Most often, the internal optimizations described in InnoDB Data Storage and Compression ensure that the system runs well with compressed data. However, because the efficiency of compression depends on the nature of your data, you can make decisions that affect the performance of compressed tables:
Which tables to compress.
What compressed page size to use.
Whether to adjust the size of the buffer pool based on run-time performance characteristics, such as the amount of time the system spends compressing and uncompressing data. Whether the workload is more like a data warehouse (primarily queries) or an OLTP system (mix of queries and DML).
If the system performs DML operations on compressed tables, and the way the data is distributed leads to expensive compression failures at runtime, you might adjust additional advanced configuration options.
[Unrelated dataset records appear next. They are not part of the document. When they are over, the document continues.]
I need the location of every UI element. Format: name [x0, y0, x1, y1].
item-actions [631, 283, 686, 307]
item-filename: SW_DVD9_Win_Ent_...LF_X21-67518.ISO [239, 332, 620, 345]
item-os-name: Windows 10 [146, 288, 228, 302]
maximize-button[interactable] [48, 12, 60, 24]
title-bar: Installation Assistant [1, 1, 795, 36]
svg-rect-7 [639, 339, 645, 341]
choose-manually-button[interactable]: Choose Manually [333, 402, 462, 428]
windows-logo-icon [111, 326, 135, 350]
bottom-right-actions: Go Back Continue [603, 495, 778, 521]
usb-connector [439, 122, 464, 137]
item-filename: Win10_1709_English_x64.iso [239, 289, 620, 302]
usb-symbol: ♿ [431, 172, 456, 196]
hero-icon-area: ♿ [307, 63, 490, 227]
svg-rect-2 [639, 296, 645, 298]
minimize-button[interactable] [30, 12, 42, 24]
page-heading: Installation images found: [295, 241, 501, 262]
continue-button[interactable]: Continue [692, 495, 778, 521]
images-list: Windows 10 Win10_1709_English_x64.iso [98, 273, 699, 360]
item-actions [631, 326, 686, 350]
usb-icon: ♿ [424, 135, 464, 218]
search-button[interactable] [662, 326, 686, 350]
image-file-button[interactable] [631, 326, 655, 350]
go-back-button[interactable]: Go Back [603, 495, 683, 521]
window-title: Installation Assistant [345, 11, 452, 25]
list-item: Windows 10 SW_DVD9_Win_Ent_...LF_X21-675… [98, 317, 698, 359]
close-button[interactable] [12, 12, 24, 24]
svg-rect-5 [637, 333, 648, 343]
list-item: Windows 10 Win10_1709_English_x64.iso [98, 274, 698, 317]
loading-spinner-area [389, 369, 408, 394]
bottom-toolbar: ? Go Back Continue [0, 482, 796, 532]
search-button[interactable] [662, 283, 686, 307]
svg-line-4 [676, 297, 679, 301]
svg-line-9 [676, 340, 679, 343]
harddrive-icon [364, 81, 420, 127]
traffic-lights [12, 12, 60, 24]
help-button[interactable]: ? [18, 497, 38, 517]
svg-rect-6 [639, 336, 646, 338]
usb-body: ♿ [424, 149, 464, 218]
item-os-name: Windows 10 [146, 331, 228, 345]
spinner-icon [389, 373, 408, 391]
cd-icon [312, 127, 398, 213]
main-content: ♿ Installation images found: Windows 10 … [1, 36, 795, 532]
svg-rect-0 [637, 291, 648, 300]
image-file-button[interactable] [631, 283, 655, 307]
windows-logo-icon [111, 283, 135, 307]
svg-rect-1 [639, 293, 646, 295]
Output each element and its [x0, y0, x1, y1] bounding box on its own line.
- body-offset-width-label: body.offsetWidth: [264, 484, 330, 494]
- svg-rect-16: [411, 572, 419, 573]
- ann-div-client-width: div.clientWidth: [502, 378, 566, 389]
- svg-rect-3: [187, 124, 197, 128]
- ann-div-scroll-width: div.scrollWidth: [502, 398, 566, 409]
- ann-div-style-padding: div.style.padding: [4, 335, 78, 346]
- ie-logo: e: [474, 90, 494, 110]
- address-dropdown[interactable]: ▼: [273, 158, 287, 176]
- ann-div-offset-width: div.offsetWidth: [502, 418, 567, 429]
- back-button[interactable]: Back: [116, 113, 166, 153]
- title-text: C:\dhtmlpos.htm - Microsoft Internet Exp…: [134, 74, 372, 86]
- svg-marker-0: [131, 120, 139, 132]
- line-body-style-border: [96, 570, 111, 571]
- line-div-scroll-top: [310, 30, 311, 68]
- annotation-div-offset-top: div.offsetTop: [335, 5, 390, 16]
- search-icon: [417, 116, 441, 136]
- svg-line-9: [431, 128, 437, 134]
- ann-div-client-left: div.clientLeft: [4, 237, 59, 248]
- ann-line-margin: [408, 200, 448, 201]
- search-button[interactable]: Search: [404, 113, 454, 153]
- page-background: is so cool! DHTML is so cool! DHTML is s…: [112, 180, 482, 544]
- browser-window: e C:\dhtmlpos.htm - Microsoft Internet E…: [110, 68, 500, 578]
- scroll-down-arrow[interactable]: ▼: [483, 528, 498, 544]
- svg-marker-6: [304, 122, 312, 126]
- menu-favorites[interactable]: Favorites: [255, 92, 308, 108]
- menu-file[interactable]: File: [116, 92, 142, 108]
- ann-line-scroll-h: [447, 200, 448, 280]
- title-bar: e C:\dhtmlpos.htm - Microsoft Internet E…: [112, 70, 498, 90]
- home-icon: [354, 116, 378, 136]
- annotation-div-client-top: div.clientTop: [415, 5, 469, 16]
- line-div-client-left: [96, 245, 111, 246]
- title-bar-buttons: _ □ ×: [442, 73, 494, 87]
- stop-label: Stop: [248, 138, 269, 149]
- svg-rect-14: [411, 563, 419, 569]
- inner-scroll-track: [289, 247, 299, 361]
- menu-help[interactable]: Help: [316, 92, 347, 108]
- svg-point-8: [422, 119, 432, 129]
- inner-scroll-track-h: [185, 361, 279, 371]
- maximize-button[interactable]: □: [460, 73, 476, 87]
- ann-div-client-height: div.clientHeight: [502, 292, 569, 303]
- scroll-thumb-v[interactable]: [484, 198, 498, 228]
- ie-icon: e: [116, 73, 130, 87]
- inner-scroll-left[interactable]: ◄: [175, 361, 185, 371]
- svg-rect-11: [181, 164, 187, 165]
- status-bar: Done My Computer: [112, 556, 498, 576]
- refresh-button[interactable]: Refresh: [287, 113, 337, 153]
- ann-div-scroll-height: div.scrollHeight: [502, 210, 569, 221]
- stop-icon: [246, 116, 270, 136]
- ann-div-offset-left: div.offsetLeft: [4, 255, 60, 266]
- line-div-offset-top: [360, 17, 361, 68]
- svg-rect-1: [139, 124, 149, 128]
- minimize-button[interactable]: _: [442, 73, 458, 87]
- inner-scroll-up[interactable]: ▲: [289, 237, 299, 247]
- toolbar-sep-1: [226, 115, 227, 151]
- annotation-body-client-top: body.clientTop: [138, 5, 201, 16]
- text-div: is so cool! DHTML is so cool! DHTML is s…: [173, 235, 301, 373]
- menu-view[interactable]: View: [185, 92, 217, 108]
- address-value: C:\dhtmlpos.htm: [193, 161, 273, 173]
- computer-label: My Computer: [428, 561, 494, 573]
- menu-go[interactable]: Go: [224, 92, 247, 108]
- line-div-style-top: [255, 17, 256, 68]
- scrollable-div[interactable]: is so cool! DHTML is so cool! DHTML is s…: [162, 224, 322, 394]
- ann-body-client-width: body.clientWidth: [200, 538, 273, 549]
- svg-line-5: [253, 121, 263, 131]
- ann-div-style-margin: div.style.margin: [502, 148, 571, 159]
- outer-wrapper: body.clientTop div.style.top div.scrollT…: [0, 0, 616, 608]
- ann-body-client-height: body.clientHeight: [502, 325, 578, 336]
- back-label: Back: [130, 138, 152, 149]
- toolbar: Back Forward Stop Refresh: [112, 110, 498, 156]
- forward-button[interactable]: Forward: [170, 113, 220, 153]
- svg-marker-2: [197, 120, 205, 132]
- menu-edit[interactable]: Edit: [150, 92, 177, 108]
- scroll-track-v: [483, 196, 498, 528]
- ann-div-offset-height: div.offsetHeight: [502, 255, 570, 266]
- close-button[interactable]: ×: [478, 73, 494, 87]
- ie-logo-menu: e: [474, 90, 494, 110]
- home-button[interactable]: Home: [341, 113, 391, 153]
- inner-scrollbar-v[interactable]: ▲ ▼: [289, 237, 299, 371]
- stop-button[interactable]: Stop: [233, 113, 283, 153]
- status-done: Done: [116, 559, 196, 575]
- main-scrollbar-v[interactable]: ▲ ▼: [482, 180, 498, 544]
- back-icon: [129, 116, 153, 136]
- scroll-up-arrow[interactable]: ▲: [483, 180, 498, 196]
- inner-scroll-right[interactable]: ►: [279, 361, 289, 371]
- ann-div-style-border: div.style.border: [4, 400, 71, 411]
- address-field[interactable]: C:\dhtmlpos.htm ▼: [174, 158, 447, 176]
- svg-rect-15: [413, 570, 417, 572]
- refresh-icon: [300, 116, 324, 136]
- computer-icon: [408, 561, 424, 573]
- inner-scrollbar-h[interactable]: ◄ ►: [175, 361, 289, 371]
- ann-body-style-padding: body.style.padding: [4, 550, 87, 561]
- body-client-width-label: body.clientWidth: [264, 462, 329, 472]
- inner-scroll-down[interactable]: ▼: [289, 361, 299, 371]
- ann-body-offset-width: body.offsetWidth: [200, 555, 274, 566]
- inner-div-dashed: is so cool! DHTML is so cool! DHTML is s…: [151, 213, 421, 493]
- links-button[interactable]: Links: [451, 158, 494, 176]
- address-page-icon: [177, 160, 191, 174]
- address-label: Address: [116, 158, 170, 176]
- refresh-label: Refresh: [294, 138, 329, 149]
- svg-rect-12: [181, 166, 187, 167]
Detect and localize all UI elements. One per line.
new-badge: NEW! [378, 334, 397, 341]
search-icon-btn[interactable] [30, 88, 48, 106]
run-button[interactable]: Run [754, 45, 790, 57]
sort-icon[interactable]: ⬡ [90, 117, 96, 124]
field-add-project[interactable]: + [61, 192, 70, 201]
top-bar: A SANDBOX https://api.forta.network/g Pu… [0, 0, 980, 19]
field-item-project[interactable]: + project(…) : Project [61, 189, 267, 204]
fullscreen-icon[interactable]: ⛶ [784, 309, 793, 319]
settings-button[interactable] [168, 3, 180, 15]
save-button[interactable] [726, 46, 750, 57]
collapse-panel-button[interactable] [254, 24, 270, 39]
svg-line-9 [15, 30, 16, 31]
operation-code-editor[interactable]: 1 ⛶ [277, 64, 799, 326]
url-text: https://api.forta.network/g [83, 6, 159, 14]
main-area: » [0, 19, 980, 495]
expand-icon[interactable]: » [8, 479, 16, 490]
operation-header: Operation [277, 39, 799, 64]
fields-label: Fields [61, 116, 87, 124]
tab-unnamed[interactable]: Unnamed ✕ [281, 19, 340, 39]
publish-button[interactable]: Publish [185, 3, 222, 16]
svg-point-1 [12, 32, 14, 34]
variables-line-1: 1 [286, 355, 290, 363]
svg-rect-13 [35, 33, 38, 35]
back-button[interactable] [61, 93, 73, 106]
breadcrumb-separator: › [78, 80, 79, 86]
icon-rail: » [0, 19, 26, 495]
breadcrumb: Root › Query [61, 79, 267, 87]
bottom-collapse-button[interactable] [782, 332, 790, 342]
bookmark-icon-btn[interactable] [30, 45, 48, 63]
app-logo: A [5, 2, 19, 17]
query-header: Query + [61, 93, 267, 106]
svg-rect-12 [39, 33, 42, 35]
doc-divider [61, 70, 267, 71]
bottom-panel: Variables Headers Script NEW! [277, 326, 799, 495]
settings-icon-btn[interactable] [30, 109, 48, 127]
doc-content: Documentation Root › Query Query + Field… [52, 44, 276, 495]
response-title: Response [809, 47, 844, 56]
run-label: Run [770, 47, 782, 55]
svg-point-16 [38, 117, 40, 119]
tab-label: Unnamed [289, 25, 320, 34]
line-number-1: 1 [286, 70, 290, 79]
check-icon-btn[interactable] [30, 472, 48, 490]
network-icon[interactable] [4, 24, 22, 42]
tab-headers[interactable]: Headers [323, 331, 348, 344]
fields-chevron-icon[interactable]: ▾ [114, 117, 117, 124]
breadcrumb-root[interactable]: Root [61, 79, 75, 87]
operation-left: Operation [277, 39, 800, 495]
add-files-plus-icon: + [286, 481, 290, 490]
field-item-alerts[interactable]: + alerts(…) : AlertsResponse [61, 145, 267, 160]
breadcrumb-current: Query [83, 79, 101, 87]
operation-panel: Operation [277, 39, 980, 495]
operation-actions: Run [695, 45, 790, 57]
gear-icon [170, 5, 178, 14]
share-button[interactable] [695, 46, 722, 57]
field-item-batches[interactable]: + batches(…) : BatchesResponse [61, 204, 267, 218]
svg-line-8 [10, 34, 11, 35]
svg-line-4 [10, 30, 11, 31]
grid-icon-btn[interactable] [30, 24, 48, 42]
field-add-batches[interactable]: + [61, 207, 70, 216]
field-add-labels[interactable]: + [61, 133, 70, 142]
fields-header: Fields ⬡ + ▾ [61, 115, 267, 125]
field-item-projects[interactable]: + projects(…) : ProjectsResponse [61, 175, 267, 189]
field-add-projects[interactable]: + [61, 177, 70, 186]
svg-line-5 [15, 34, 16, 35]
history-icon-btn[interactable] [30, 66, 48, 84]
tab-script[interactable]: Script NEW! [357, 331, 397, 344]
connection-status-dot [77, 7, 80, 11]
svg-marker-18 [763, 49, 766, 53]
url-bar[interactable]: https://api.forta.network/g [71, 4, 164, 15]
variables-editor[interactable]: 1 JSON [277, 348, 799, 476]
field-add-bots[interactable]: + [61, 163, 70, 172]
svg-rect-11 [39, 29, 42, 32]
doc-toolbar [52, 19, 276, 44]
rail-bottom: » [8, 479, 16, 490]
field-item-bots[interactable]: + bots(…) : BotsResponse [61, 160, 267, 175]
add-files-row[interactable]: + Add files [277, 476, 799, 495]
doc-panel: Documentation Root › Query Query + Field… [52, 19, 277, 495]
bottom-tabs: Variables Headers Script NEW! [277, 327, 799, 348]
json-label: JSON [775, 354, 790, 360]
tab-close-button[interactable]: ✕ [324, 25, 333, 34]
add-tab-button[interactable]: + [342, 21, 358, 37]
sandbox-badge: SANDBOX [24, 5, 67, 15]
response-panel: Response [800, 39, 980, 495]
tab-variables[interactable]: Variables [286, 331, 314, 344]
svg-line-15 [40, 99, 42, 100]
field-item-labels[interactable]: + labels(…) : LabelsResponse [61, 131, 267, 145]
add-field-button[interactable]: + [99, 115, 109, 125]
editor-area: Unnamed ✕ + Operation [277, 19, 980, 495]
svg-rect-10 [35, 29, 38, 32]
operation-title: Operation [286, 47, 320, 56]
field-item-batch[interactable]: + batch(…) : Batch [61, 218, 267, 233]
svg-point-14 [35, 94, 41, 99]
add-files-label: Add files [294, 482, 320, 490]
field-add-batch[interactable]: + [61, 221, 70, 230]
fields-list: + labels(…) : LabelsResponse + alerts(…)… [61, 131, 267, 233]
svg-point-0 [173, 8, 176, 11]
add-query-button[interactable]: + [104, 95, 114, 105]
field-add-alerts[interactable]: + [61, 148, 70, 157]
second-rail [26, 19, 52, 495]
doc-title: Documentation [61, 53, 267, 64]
Use the guidelines in this section to help make those architectural and configuration choices. When you are ready to conduct long-term testing and put compressed tables into production, see Section 17.9.1.4, “Monitoring InnoDB Table Compression at Runtime” for ways to verify the effectiveness of those choices under real-world conditions.
When to Use Compression
In general, compression works best on tables that include a reasonable number of character string columns and where the data is read far more often than it is written. Because there are no guaranteed ways to predict whether or not compression benefits a particular situation, always test with a specific workload and data set running on a representative configuration. Consider the following factors when deciding which tables to compress.
Data Characteristics and Compression
A key determinant of the efficiency of compression in reducing
the size of data files is the nature of the data itself. Recall
that compression works by identifying repeated strings of bytes
in a block of data. Completely randomized data is the worst
case. Typical data often has repeated values, and so compresses
effectively. Character strings often compress well, whether
defined in CHAR
, VARCHAR
,
TEXT
or BLOB
columns. On
the other hand, tables containing mostly binary data (integers
or floating point numbers) or data that is previously compressed
(for example JPEG or PNG
images) may not generally compress well, significantly or at
all.
You choose whether to turn on compression for each InnoDB table. A table and all of its indexes use the same (compressed) page size. It might be that the primary key (clustered) index, which contains the data for all columns of a table, compresses more effectively than the secondary indexes. For those cases where there are long rows, the use of compression might result in long column values being stored “off-page”, as discussed in DYNAMIC Row Format. Those overflow pages may compress well. Given these considerations, for many applications, some tables compress more effectively than others, and you might find that your workload performs best only with a subset of tables compressed.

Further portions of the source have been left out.